Eating with enthusiasm doesn’t mean eating until you’re sick. If you are a fat burner, you should not eat in large quantities: it is better to stop when you are satiated.
If you’re a fat burner, you shouldn’t eat in large quantities: it’s best to stop when you feel full or a little sooner. And always, with any food you’re going to eat – including the ones on this list – read labels and avoid harmful ingredients. This warning is especially important for prepared or canned foods: Does the tuna contain soybean oil? Does the ketchup contain high-fructose corn syrup? Reading recipes isn’t about being picky: it’s about not letting you be taken advantage of by companies that are cheating you out of your money while cheating you. The foods on this list should be your bread and butter.
Young oily fish such as salmon, mackerel and sardines: it is good that they are young because fish that live in the oceans, contaminated with mercury, accumulate this mercury as they age and eat other contaminated fish. Ask the fishmonger to serve you young fish. The fats in fish are especially beneficial because they are rich in omega-3 fatty acids, and the fish also has good protein and no carbohydrates. If it comes with skin, eat it too: it is the fattiest part and tastes the best. Salmon skin, crispy but still fibrous, is my delicacy par excellence. When buying salmon, ask for it with skin.
Leafy greens: the darker ones accumulate more nutrients but also tend to have a stronger flavor; if you don’t like them, choose lighter green leaves. Their main contribution is not their nutritional value (we do not fully digest nutrients because they are bound to cellulose), but their relative safety, visual appeal and texture. For the most part, leafy greens pass through the digestive system and cause little or no harm. This does not sound like very convincing praise, but the truth is that no one gets fat or sick from eating them, and there are not many foods today for which the same can be said.
Mammals and poultry: whenever possible, eat meat from grass-fed, free-range, native, organic and pesticide-free animals, which should not be too difficult if you live near large cities or on a farm. In particular, organ meats are especially abundant in nutrients. When it comes to nutrition, liver is the star, but it is not easy to find liver from pasture-raised cows. In short, try to get meat from quality farms, not intensively farmed meat.
Coconut: especially coconut oil. It is low in omega-6 fatty acids and the best source of medium-chain triglycerides, which are quickly consumed as fuel. Best of all, it does not accumulate as fat, so if you are already in ketosis, it will keep you there. You can find it in any decent supermarket.
Eggs: free-range hens today are everywhere, so you no longer have to opt for eggs from hens that have spent their entire lives in a cage the same size as you with a light bulb over their heads. The whites are all protein; the yolks have both protein and fat. Eggs provide no carbohydrates, so you can eat plenty of them. By the way, you may think that a “free-range” hen roams freely on the land, but this is unregulated, so a free-range hen may not have more space than she occupies in the coop. If you want to buy eggs ethically, you may have to buy eggs at two to three euros a dozen at the farmer’s market. And even then, it’s still a good value considering the benefits an egg offers you.
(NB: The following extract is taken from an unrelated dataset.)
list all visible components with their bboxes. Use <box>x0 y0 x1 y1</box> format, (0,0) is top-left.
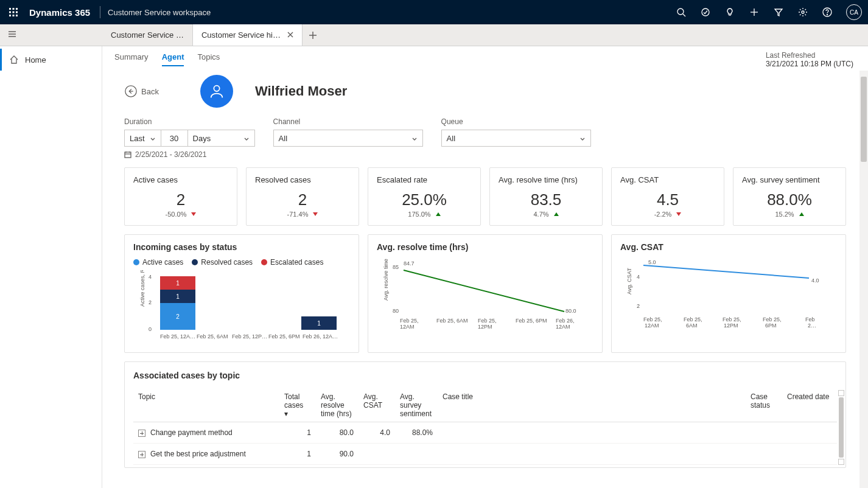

Olive oil and macadamia oil are the best salad oils. Olive tastes better, but macadamia oil contains less omega-6 acids. Try using both.
Mushrooms: since they are not plants they lack cellulose, which makes them easier to digest, but they are high in potassium and offer no carbohydrates (unlike potatoes or bananas).
Red fruits: strawberries, blueberries, blackberries, raspberries, currants… compared to other fruits , they are low in carbohydrates and rich in antioxidants. Eat them one by one, not in handfuls.
Even people with lactose intolerance can eat hard cheeses, since the lactose was extracted by draining the whey.
Peppers: the darker the better. They are one of the few crunchy foods that are low in carbohydrates and rich in nutrients. The extent to which these cellulose-linked nutrients can be harnessed has not been fully determined, but in a low-carb diet their main role will be to provide color and their crunchy texture, as well as being tasty and satiating (something precious that is in short supply in the carbohydrate-poor world). So, give yourself to peppers without worrying about diabetes or gaining weight.
Avocados: abundant in good fats, satiating and low in carbs; plus they don’t spike glucose or insulin. And that’s basically all we care about around here.
Cheese: good for you, as long as dairy is good for you. However, even lactose-intolerant people can eat hard cheeses, since the lactose was extracted from them by draining the whey. And the harder the cheese, the less whey, the less lactose and the less gas it has.